PROBLEM STATEMENT
Write out again, word for word, the lines below from the line that holds "まつげパーマは、施術を受けてから1か月から1か月半ぐ" through the line that holds "масел глубокой селективной очистки с", omitting pictures.

Page images and extracted text
****************************************

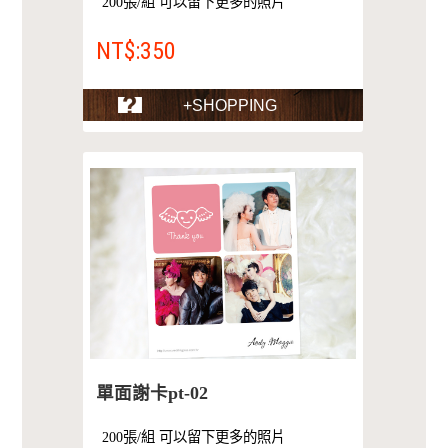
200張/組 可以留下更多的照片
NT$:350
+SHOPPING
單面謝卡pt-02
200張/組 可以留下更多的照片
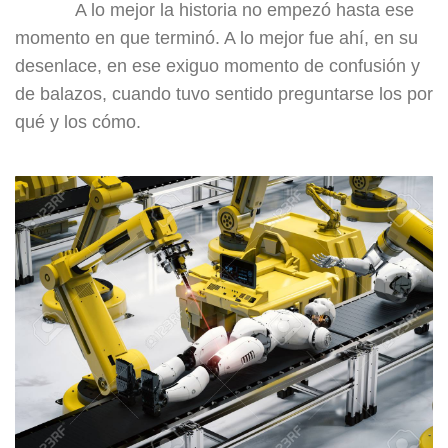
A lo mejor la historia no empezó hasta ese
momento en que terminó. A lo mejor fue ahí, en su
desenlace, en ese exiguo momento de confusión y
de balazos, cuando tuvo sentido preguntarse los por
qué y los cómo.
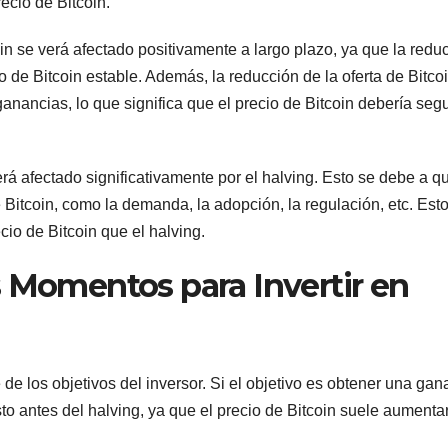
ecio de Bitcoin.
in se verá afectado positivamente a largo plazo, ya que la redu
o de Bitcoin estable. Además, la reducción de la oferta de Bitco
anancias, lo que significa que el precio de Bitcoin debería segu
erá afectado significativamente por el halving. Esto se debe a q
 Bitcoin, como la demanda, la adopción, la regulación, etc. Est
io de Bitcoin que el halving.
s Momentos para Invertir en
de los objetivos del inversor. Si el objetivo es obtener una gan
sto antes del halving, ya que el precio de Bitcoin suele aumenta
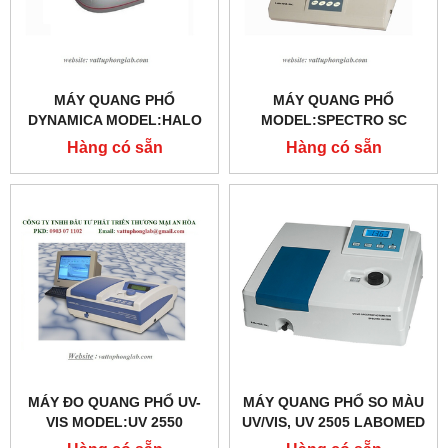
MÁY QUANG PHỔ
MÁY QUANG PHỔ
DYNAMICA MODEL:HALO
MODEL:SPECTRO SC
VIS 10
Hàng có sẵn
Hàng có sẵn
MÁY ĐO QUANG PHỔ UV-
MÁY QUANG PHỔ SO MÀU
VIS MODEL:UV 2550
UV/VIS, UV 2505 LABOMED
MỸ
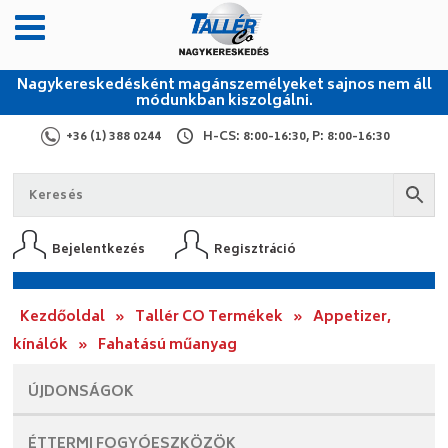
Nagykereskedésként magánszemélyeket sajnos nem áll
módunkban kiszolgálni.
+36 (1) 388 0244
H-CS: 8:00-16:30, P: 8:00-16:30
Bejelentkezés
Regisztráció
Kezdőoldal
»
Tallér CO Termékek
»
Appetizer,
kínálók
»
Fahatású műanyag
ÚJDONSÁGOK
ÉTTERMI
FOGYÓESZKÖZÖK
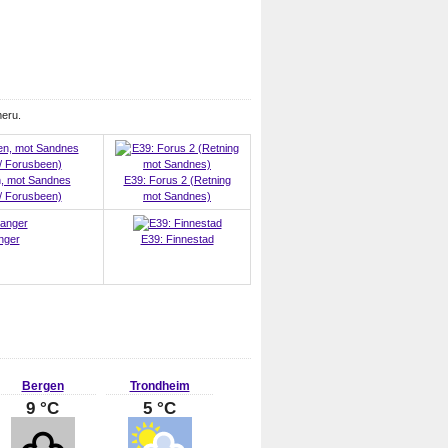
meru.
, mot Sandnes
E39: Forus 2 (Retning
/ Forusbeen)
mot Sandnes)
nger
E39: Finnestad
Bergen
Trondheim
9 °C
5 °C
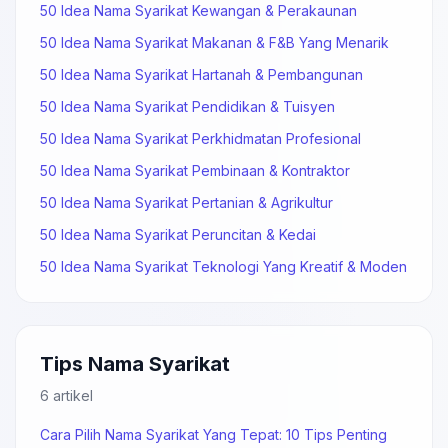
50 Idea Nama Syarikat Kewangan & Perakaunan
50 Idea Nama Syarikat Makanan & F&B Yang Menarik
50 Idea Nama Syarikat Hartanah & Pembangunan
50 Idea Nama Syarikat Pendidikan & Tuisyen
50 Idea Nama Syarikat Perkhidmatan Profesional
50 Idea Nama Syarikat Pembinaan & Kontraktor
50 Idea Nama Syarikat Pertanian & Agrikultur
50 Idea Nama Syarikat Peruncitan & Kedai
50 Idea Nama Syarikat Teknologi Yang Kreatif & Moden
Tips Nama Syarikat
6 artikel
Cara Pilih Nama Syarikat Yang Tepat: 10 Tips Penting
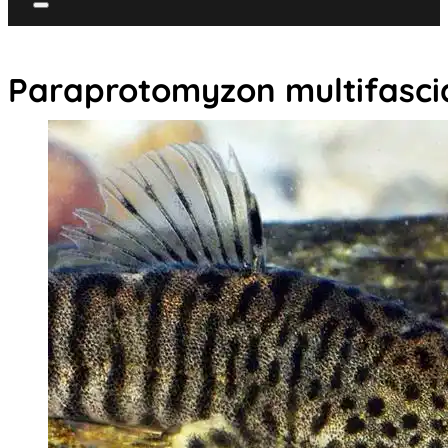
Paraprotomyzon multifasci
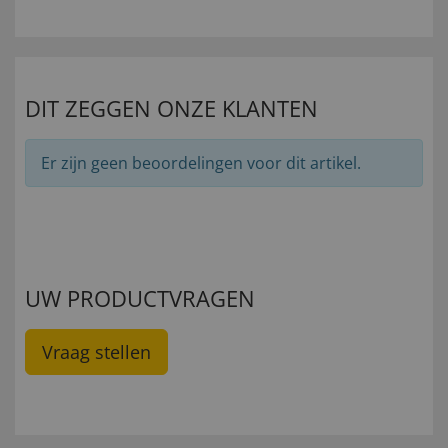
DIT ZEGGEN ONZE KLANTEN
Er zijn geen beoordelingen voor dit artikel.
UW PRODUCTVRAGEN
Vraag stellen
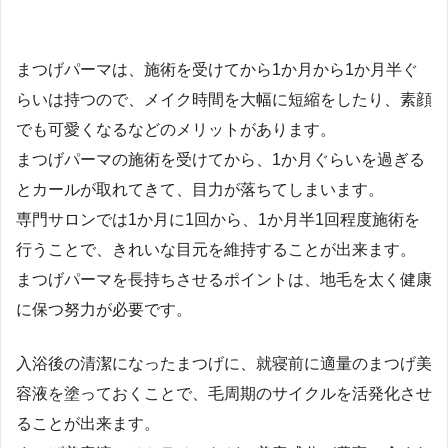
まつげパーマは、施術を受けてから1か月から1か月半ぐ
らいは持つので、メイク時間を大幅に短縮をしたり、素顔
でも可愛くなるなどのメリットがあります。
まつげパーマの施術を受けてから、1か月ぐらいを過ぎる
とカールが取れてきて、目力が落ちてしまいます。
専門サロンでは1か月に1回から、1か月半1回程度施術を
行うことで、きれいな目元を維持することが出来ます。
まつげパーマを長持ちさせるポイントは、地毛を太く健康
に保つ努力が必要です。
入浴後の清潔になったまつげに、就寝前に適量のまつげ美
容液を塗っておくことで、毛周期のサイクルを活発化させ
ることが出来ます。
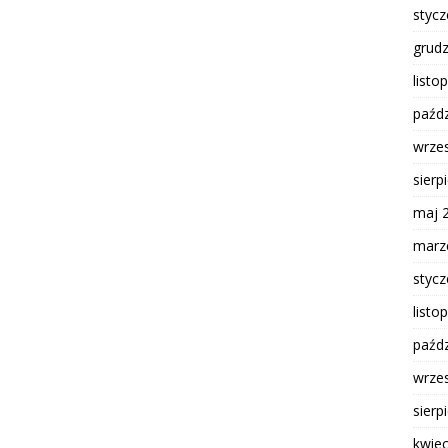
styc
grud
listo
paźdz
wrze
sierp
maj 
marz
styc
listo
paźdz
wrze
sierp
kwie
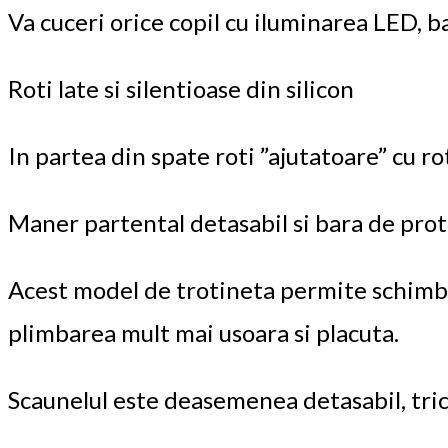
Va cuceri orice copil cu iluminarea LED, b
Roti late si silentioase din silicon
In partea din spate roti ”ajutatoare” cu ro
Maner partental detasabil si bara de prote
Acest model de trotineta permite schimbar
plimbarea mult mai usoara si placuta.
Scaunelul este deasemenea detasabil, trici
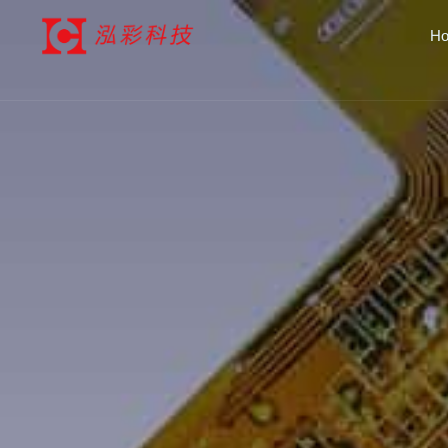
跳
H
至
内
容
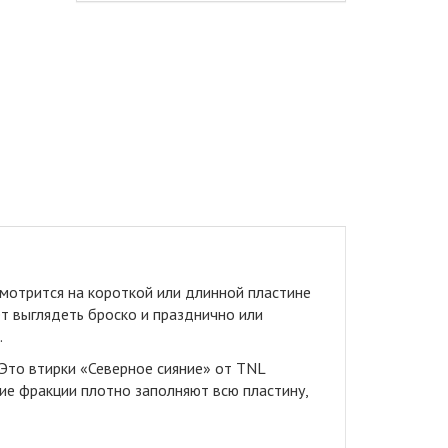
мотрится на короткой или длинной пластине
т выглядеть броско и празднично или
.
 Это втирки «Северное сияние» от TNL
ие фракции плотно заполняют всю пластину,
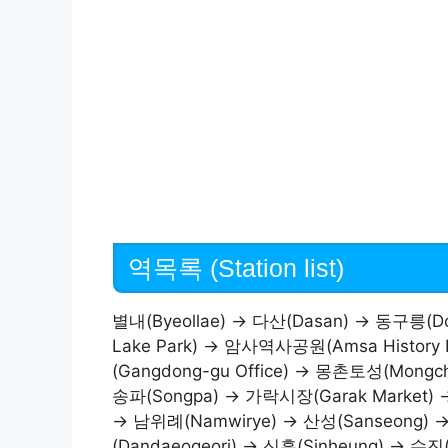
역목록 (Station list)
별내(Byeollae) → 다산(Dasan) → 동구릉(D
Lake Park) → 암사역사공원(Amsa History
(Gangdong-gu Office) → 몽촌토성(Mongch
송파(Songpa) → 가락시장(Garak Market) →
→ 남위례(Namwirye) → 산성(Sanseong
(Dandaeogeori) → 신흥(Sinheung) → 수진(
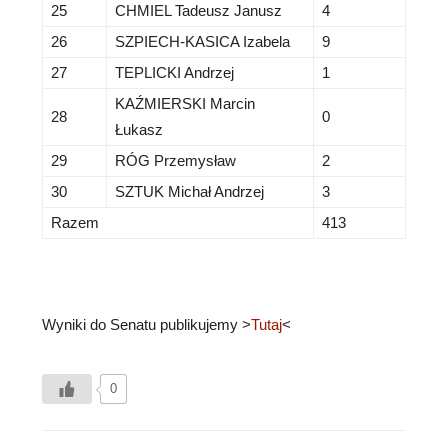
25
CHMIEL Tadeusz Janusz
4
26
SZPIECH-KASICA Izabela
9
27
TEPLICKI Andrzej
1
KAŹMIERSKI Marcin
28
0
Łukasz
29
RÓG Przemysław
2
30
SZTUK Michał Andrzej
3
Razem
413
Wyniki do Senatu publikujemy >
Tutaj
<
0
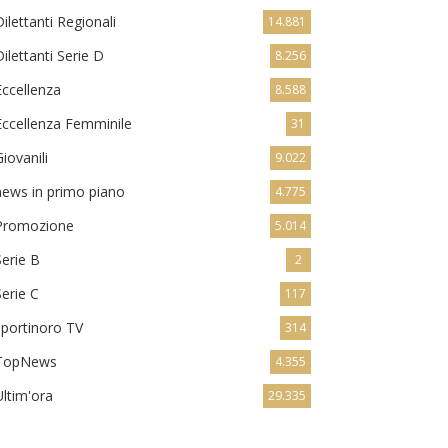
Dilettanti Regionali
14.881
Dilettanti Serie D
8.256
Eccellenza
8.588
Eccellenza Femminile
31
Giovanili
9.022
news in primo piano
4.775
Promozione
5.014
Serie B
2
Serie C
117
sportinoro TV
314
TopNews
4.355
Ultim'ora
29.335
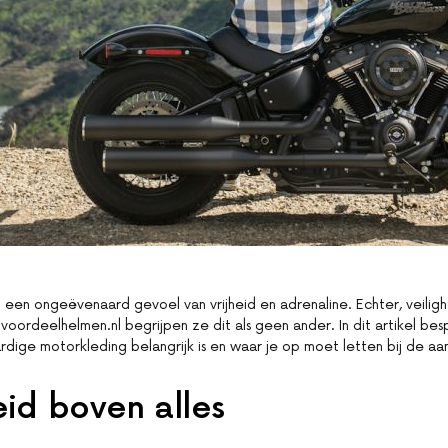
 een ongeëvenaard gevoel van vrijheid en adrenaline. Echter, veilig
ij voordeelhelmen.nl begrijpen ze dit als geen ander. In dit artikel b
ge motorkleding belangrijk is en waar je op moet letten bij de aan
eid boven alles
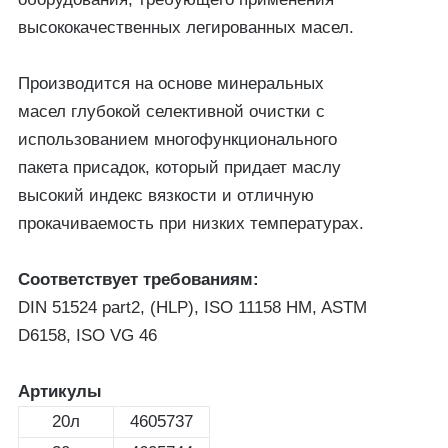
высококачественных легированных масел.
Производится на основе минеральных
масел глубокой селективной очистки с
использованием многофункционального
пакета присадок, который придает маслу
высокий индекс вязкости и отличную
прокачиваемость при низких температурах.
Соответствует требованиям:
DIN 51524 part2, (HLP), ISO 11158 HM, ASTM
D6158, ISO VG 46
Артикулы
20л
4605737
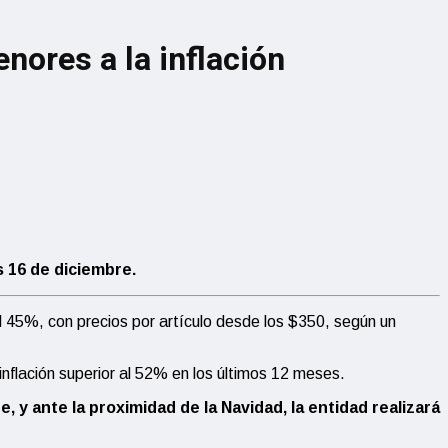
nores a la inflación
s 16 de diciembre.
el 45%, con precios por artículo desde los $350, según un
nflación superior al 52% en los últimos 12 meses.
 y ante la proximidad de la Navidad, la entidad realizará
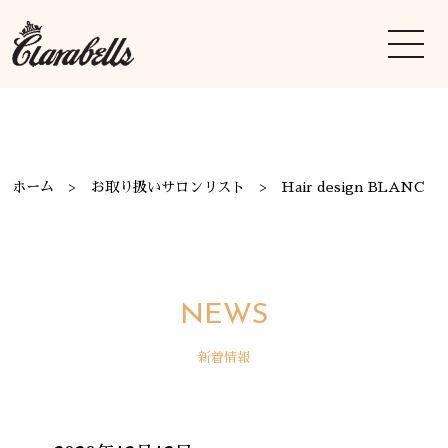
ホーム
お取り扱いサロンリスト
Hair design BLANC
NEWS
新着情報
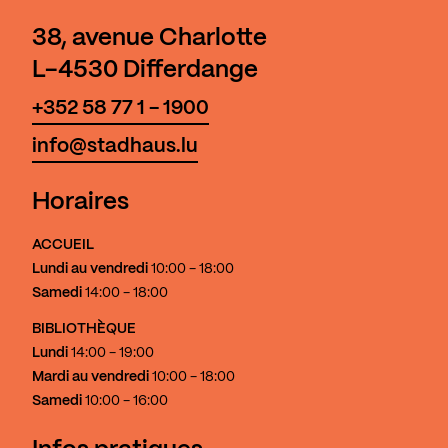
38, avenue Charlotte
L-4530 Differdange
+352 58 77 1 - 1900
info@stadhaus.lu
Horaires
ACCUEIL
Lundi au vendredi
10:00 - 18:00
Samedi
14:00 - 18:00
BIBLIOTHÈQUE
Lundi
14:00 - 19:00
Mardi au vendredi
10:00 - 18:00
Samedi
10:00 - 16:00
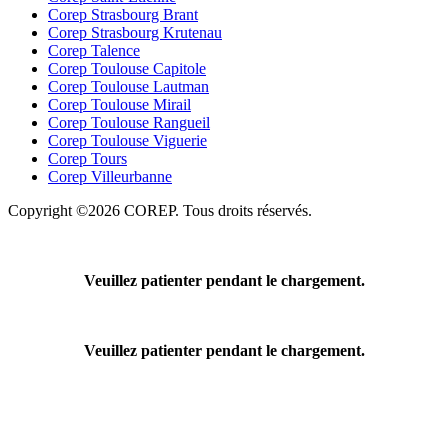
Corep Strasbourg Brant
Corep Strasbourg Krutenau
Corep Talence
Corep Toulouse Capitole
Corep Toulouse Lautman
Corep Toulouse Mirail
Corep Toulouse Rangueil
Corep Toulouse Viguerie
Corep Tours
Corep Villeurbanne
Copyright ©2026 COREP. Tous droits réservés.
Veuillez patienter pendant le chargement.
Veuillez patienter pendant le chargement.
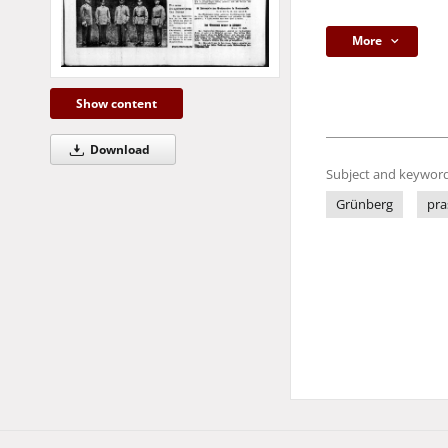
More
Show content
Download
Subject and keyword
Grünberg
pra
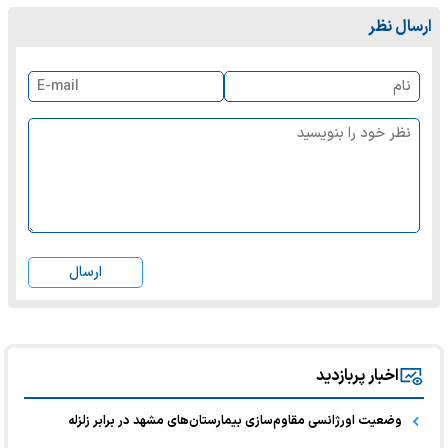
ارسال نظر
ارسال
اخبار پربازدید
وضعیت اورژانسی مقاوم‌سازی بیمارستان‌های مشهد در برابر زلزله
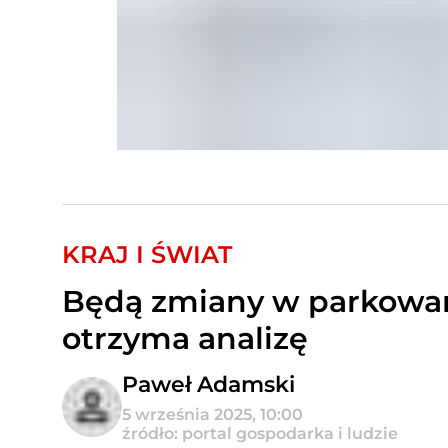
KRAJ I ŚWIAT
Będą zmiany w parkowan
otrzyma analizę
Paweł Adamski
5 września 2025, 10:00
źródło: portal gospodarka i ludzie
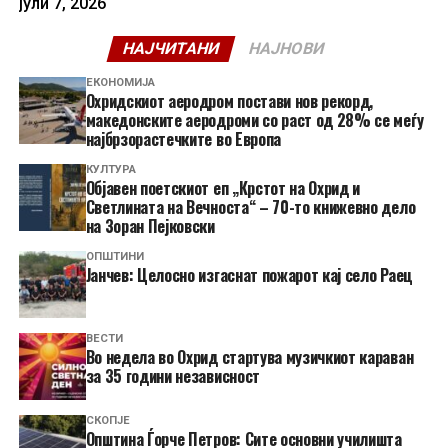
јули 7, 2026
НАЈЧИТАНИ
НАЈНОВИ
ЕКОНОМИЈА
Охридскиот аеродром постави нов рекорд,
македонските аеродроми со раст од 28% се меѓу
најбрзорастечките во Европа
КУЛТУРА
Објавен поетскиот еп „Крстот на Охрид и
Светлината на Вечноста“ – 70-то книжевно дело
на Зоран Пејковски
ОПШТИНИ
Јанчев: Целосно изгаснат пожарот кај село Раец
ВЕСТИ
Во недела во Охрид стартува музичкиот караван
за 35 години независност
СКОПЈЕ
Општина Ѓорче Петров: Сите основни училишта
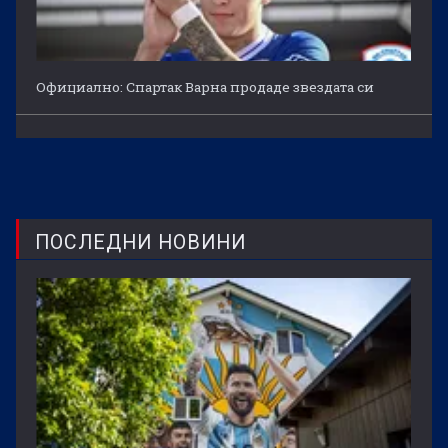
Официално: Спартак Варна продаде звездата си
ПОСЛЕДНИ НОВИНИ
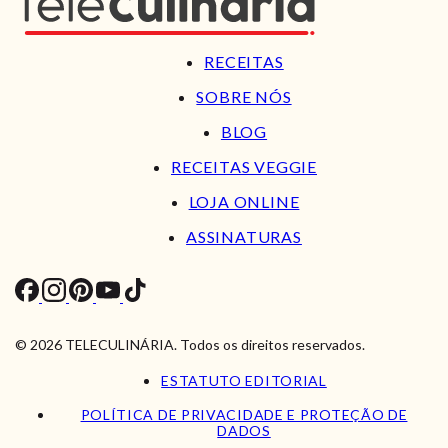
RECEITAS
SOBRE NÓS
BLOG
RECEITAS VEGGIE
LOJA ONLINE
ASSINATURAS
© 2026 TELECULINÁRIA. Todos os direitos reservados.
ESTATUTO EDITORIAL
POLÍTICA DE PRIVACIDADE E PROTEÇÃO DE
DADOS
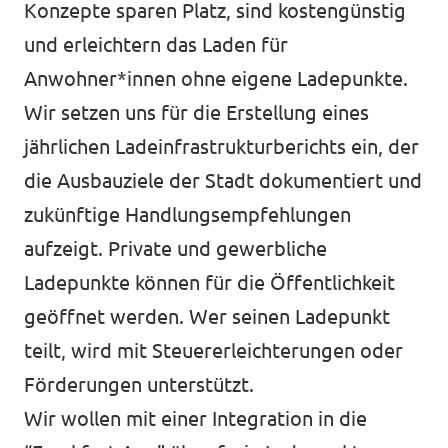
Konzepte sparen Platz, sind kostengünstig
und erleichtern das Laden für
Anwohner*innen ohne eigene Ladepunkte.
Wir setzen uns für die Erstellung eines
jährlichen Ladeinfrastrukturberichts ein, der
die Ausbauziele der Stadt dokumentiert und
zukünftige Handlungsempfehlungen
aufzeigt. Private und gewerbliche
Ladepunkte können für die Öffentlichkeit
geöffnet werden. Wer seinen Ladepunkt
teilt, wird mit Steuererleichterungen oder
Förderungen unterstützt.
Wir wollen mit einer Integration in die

****************************************

THE ANSWER
まつげパーマは、施術を受けてから1か月から1か月半ぐ
らいは持つので、メイク時間を大幅に短縮をしたり、素顔
でも可愛くなるなどのメリットがあります。
まつげパーマの施術を受けてから、1か月ぐらいを過ぎる
とカールが取れてきて、目力が落ちてしまいます。
専門サロンでは1か月に1回から、1か月半1回程度施術を
行うことで、きれいな目元を維持することが出来ます。
まつげパーマを長持ちさせるポイントは、地毛を太く健康
に保つ努力が必要です。
入浴後の清潔になったまつげに、就寝前に適量のまつげ美
容液を塗っておくことで、毛周期のサイクルを活発化させ
ることが出来ます。
styc
grud
listo
paźdz
wrze
sierp
maj 
marz
styc
listo
paźdz
wrze
sierp
kwie
Va cuceri orice copil cu iluminarea LED, b
Roti late si silentioase din silicon
In partea din spate roti ”ajutatoare” cu ro
Maner partental detasabil si bara de prote
Acest model de trotineta permite schimbar
plimbarea mult mai usoara si placuta.
Scaunelul este deasemenea detasabil, trici
跳
H
至
内
容
мотрится на короткой или длинной пластине
т выглядеть броско и празднично или
.
 Это втирки «Северное сияние» от TNL
ие фракции плотно заполняют всю пластину,
역목록 (Station list)
별내(Byeollae) → 다산(Dasan) → 동구릉(D
Lake Park) → 암사역사공원(Amsa History
(Gangdong-gu Office) → 몽촌토성(Mongch
송파(Songpa) → 가락시장(Garak Market) →
→ 남위례(Namwirye) → 산성(Sanseong
(Dandaeogeori) → 신흥(Sinheung) → 수진(
25
CHMIEL Tadeusz Janusz
4
26
SZPIECH-KASICA Izabela
9
27
TEPLICKI Andrzej
1
KAŹMIERSKI Marcin
28
0
Łukasz
29
RÓG Przemysław
2
30
SZTUK Michał Andrzej
3
Razem
413
Wyniki do Senatu publikujemy >
Tutaj
<
0
Dilettanti Regionali
14.881
Dilettanti Serie D
8.256
Eccellenza
8.588
Eccellenza Femminile
31
Giovanili
9.022
news in primo piano
4.775
Promozione
5.014
Serie B
2
Serie C
117
sportinoro TV
314
TopNews
4.355
Ultim'ora
29.335
 een ongeëvenaard gevoel van vrijheid en adrenaline. Echter, veilig
ij voordeelhelmen.nl begrijpen ze dit als geen ander. In dit artikel b
ge motorkleding belangrijk is en waar je op moet letten bij de aan
eid boven alles
высококачественных легированных масел.
Производится на основе минеральных
масел глубокой селективной очистки с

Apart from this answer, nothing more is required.